Output exactly the lines spanning from the line containing "Join the conversation" to the last line of the entries, inclusive.

──────

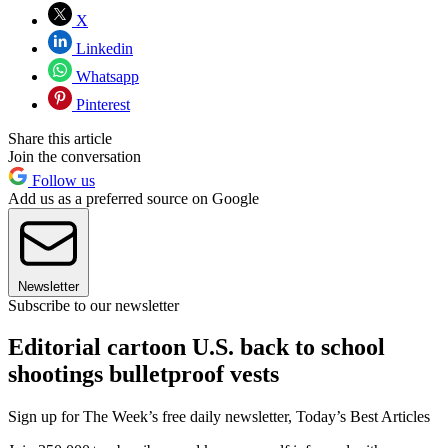
X
Linkedin
Whatsapp
Pinterest
Share this article
Join the conversation
Follow us
Add us as a preferred source on Google
Newsletter
Subscribe to our newsletter
Editorial cartoon U.S. back to school
shootings bulletproof vests
Sign up for The Week’s free daily newsletter,
Today’s Best Articles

──────

* [Solution]
Join the conversation
Follow us
Add us as a preferred source on Google
Newsletter
Subscribe to our newsletter
Editorial cartoon U.S. back to school
shootings bulletproof vests
Sign up for The Week’s free daily newsletter,
Today’s Best Articles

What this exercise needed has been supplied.